Cover illustration by Vincent di Fate.
Kip lives on a science research station on a planet whose official name is Paradise, but most people call it Purgatory. The planet has many life forms, most of them highly dangerous, but as Kip grew, he learned from his Uncle Mike how to deal with the dangers, helped by the station service dogs, and helped even more by a voice that speaks in his head, a female voice he knows as Gwen. Gwen gives him help and information, but has cautioned Kip to keep her existence completely secret, even from Uncle Mike, and he’s done so. Kip’s schoolmates sometimes wonder how he knows so much, and why he gets that faraway look before answering questions, but no one has guessed his secret.
Kip’s parents died when he was an infant under mysterious circumstances. Uncle Mike knows, but won’t tell him. Gwen also seems to know, but says she’s not allowed to tell him until he reaches a certain age. Paradise is essentially owned by a giant Earth corporation, and Starswarm Station is their nod to science and the environment. The scientists primarily study the giant plants known as Starswarms like the one near the station. Others are in the sea and elsewhere. When corporate shenanigans bring threats to the station’s Starswarm, Kip and his friends try to protect it, and before long are deep in trouble that forces them to hide out in the wild areas outside the station. Gwen is, at last, able to tell Kip more about what’s really going on, but things keep escalating, and it seems Kip himself is somehow at the center of a massive secret power struggle he doesn’t understand. Will his friends and new allies among the creatures of Paradise be enough to save him?

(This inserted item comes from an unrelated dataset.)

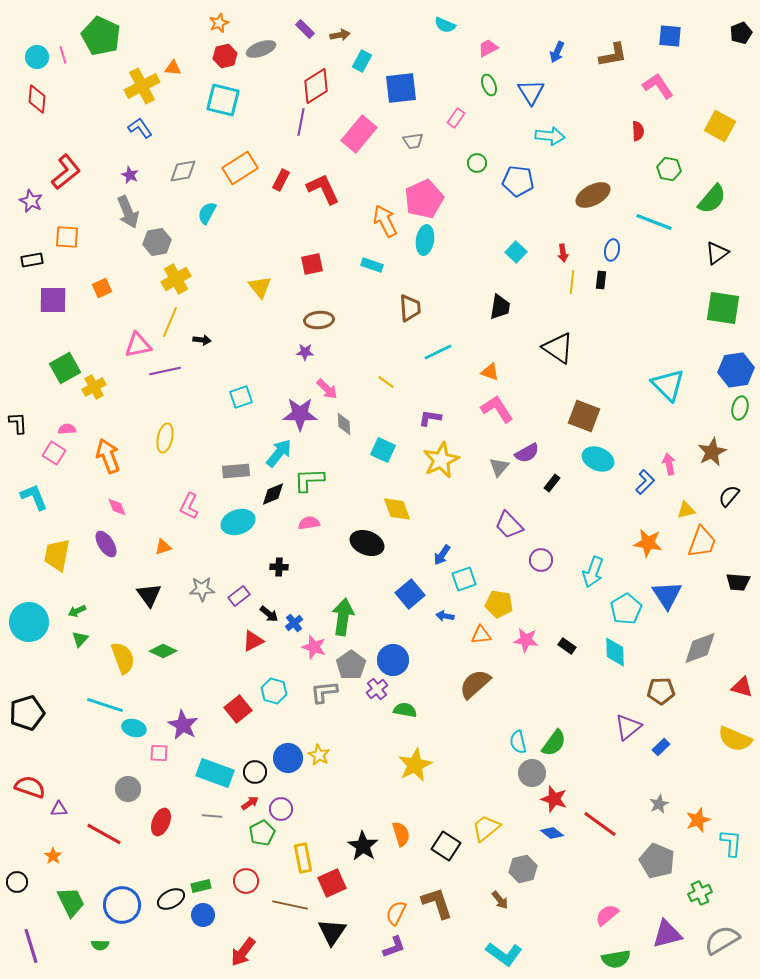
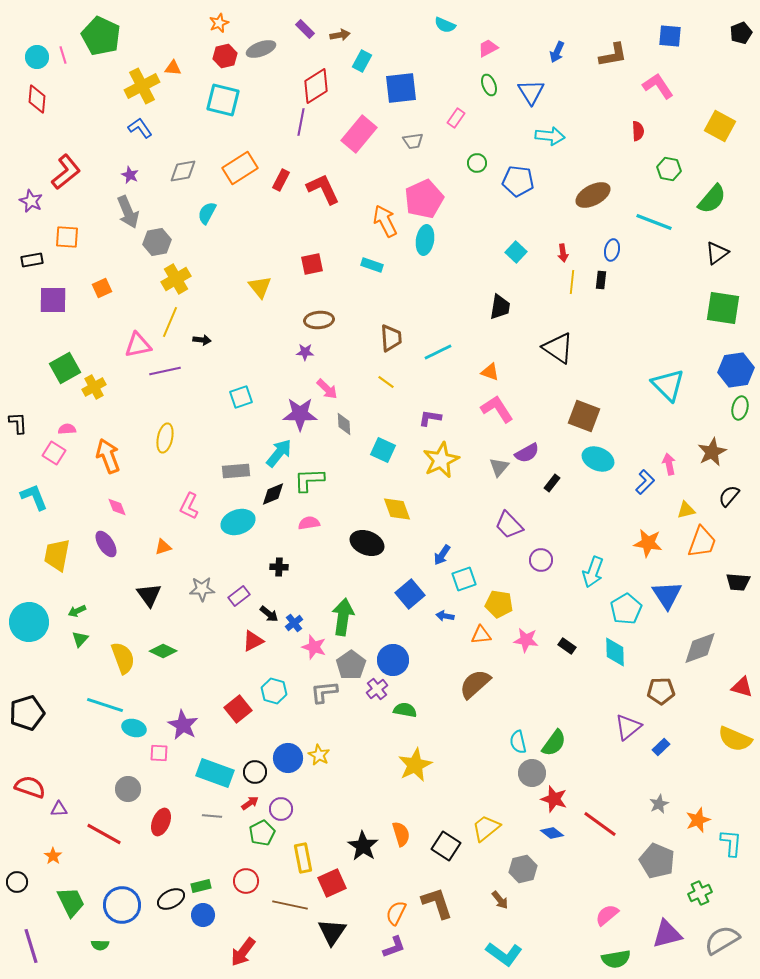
brown trapezoid at (410, 308): moved 19 px left, 30 px down
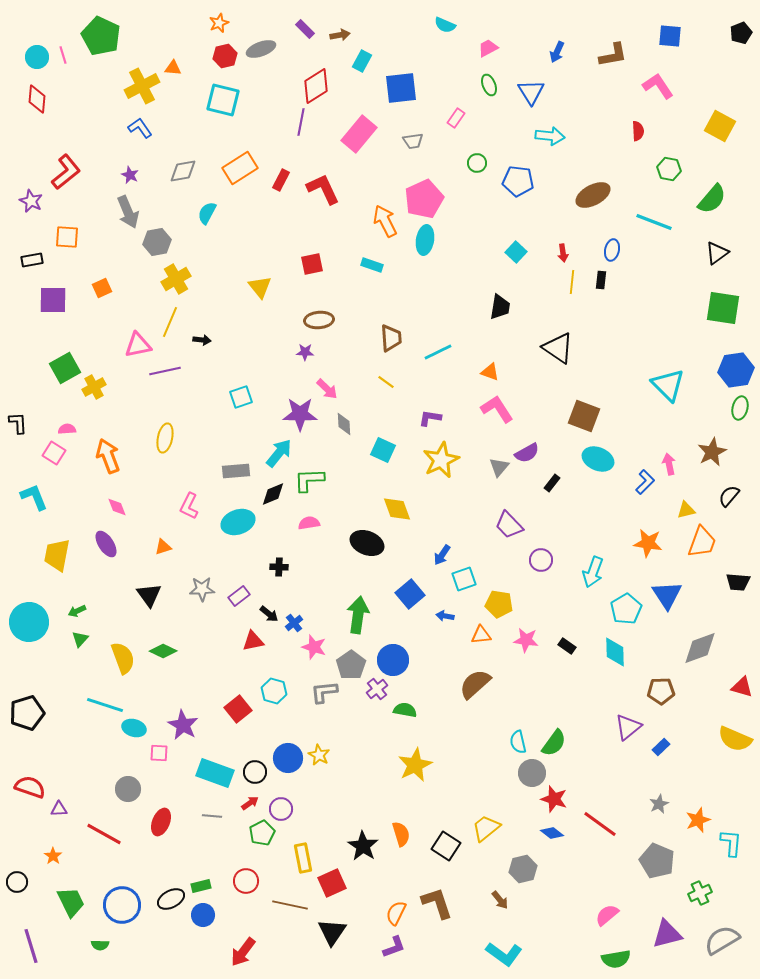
green arrow at (343, 617): moved 15 px right, 2 px up
red triangle at (253, 641): rotated 15 degrees clockwise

In his introduction, Pournelle makes it clear that this book is an homage to the novels for young readers of Robert Heinlein, and I’d say it’s a satisfying example of just that. It starts a bit slow, but the pace of the story accelerates steadily, and soon I was finding it hard to put down. Pournelle has some more modern scientific ideas to work with than Heinlein, and he handles them well, but the characters and the story itself are the real draw.